En aquel momento, un viejo esaúl[56] se acercó a la puerta y le llamó por su nombre, a lo cual respondió.

—Has pecado, hermano Efímich —dijo el esaúl—. No te queda otra cosa que entregarte.

—Pues no me entregaré —contestó el cosaco.

—¡Piensa en Dios! Tú no eres un checheno maldito, sino cristiano bueno. Y, ya que el pecado te arrastró, no tiene remedio: ¡no podrás escapar a tu sino!

—¡No me rendiré! —rugió el cosaco, amenazador. Se oyó el chasquido del gatillo al montarse.

—¡Eh, madre! —gritó el esaúl a la vieja—. Habla con tu hijo… quizá te obedezca… Con esas cosas no hace más que irritar a Dios. Y, además, ya lo ves: los señores llevan dos horas esperando.

La anciana le miró fijamente y movió la cabeza.

—Vasili Petróvich —dijo el esaúl, aproximándose al mayor—, ese no se rinde, le conozco bien; y, si echamos la puerta abajo, matará a muchos de nosotros. ¿No le parece mejor que le peguemos un tiro? En el postigo de la ventana hay una rendija ancha.

En aquel instante se me vino a la cabeza una extraña idea. A semejanza de Vúlich, quise tentar el sino.

—Espere —dije al mayor—, yo le apresaré vivo.

Ordené al esaúl que entretuviese hablando al criminal y coloqué junto a la puerta a tres cosacos, dispuestos a derribarla y a lanzarse en mi ayuda apenas les hiciese una señal: di la vuelta a la casa y me acerqué a la ventana fatídica: el corazón me latía acelerado.

—¡Ah, maldito! —gritaba el esaúl—. ¿Es que te burlas de nosotros, o qué? ¿Te crees que no podemos contigo?

Empezó a golpear la puerta con todas sus fuerzas: yo, pegado el ojo al resquicio, no perdía de vista ningún movimiento del cosaco, que no esperaba el ataque por aquel lado.
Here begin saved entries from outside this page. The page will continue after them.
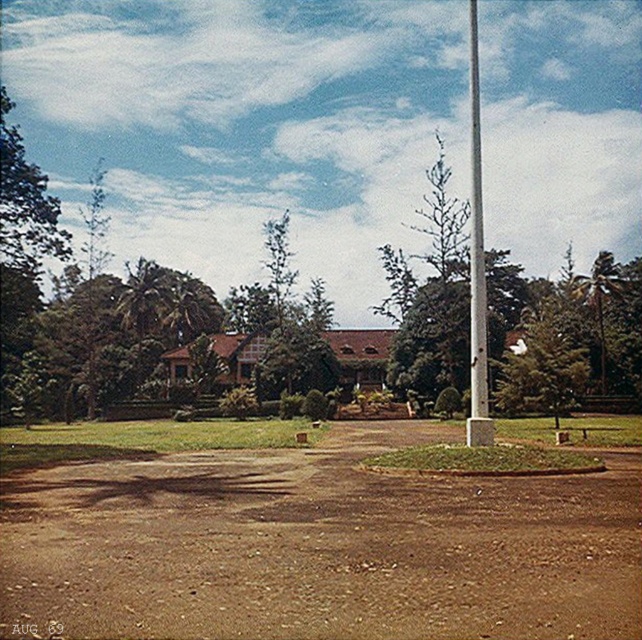 Is point (593, 560) positioned behind point (528, 342)?

No, it is in front of (528, 342).

Does brown dirt field at center have a lesser width compared to green leafy tree at center?

No.

The height and width of the screenshot is (640, 642). Identify the location of brown dirt field at center. (321, 547).

Who is shorter, brown dirt field at center or white glossy pole at center?

brown dirt field at center is shorter.

Who is more distant from viewer, (302, 561) or (480, 276)?

Point (480, 276)

Based on the photo, who is more distant from viewer, (535, 525) or (476, 332)?

The point (476, 332) is behind.

Locate an element on the screen. brown dirt field at center is located at coordinates (321, 547).

Does point (498, 401) come farther from viewer compared to point (478, 92)?

No, (498, 401) is in front of (478, 92).

Between point (548, 387) and point (478, 438), which one is positioned in front?

Point (478, 438)

Identify the location of green leafy tree at center. (541, 365).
De repente hundí los postigos y me arrojé cabeza abajo por la ventana. Un disparo resonó encima de mi oído, la bala me arrancó una charretera. Pero el humo que se esparció por la habitación impidió a mi enemigo encontrar el sable que tenía allí cerca. Le atenacé por los brazos; los cosacos irrumpieron en la habitación, y antes de tres minutos el delincuente estaba ya maniatado y era conducido con escolta. Dispersose la gente. Los oficiales me felicitaron y, efectivamente, había motivo para ello.
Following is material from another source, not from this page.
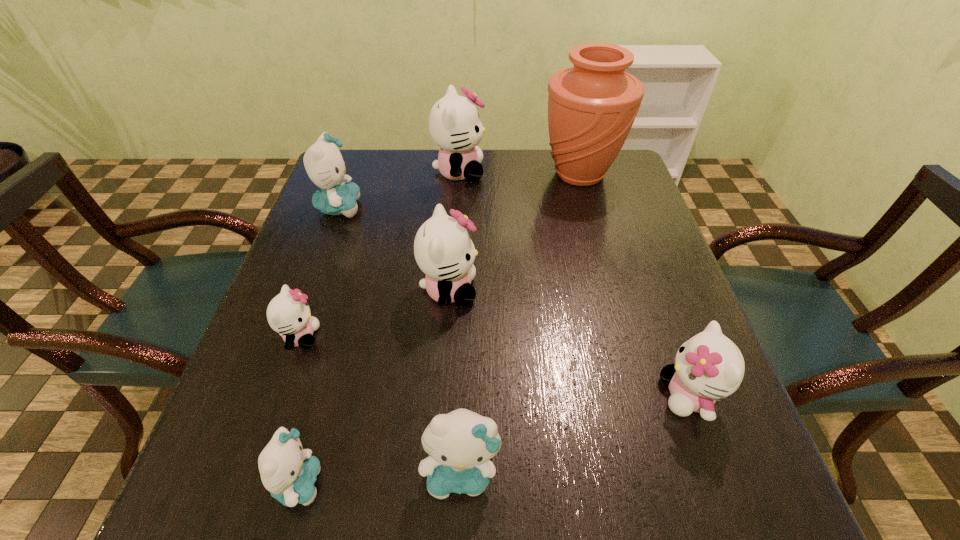 Where is `vacant space that satisfies the following two spatial constraints: 1. on the face of the rightmost blue kitten; 2. on the face of the smallest blue kitten`? This screenshot has height=540, width=960. vacant space that satisfies the following two spatial constraints: 1. on the face of the rightmost blue kitten; 2. on the face of the smallest blue kitten is located at coordinates (461, 483).

Locate an element on the screen. The height and width of the screenshot is (540, 960). vacant point that satisfies the following two spatial constraints: 1. on the front side of the tallest object; 2. on the face of the farthest blue kitten is located at coordinates (588, 207).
Después de tales cosas, ¿cómo no va uno a sentirse fatalista? Pero ¿quién sabe con certeza si está convencido o no de algo?… ¡Y con cuánta frecuencia tomamos por convicción un engaño de nuestros sentidos o un error de nuestra mente!… Me gusta dudar de todo; lo cual no excluye tener un carácter decidido; por el contrario, en lo que a mí se refiere, siempre avanzo con mayor valentía cuando no sé lo que me espera. Nada puede ocurrir peor que la muerte, ¡y la muerte es inevitable!

Al volver a la fortaleza, referí a Maxim Maxímich todo lo sucedido conmigo y lo que había visto y me interesé por conocer lo que él opinaba acerca de la predestinación. Al principio no entendió el vocablo. Se lo expliqué como pude, y entonces dijo, moviendo la cabeza con aire significativo:

—Sí… efectivamente. ¡Es asunto bastante enrevesado!… Aunque, dicho sea de paso, esos gatillos asiáticos suelen fallar si están mal engrasados o si no se aprieta bien el dedo al disparar. Confieso que tampoco me gustan los fusiles circasianos: son poca cosa para nosotros… La culata es corta, y a las primeras de cambio puede uno quemarse la nariz… Pero, eso sí: tienen unos sables de padre y muy señor mío…

Después de pensarlo un poco, Maxim Maxímich añadió:

—Sí, ¡pobrecillo!… ¡El diablo le empujaría a hablar de noche con un borracho!… Pero, por lo visto, ¡ese era su sino!…

No pude sacarle nada más. En general, no es amigo de las divagaciones metafísicas.